All lines of the records below that contain the word "conscious" must be listed.

___ Dataset ___

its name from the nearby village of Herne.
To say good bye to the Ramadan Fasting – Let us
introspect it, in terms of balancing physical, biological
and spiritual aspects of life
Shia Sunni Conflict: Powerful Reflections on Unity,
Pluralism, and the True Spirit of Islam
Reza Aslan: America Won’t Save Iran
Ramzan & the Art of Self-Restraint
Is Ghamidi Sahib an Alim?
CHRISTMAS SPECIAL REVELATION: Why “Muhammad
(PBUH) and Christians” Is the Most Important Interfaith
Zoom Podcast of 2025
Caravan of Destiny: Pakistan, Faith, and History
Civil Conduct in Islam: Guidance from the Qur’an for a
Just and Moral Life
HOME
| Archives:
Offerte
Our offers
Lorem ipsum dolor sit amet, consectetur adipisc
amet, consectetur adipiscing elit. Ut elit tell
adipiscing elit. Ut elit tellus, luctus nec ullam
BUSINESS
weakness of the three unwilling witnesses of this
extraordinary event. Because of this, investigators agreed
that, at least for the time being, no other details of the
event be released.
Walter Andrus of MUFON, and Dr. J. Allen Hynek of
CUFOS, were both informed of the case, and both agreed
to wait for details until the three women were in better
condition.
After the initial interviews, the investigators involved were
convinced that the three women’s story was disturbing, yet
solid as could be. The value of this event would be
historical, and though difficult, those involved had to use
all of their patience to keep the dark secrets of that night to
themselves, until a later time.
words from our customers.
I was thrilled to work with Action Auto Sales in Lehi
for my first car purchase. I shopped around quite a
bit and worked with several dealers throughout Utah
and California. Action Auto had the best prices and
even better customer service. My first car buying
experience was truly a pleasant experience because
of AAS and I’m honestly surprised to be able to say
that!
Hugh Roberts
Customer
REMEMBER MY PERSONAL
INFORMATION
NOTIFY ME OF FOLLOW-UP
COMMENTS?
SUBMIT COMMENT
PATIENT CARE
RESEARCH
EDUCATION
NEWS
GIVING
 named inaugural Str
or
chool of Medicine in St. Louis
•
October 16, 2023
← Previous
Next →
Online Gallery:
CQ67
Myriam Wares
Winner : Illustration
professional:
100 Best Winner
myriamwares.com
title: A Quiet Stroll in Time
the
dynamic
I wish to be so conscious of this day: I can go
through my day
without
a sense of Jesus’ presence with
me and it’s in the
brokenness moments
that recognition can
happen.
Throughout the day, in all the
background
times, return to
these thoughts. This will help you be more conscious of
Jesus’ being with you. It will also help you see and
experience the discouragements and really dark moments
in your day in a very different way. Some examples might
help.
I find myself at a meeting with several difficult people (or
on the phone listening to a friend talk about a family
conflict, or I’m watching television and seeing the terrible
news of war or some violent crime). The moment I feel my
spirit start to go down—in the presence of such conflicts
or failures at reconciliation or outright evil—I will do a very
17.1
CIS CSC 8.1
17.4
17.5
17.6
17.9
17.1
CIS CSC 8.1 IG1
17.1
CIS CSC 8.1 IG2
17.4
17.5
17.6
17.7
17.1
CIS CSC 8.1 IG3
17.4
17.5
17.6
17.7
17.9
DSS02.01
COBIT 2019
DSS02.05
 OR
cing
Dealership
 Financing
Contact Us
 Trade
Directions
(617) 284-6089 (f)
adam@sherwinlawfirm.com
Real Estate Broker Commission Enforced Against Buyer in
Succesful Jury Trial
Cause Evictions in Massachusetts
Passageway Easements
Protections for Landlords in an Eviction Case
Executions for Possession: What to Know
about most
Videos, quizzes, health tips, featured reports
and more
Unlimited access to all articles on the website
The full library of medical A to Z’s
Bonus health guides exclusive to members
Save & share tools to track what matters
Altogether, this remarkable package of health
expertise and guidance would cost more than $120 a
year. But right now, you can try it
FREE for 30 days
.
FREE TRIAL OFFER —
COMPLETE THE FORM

___

### [Task output]
I wish to be so conscious of this day: I can go
these thoughts. This will help you be more conscious of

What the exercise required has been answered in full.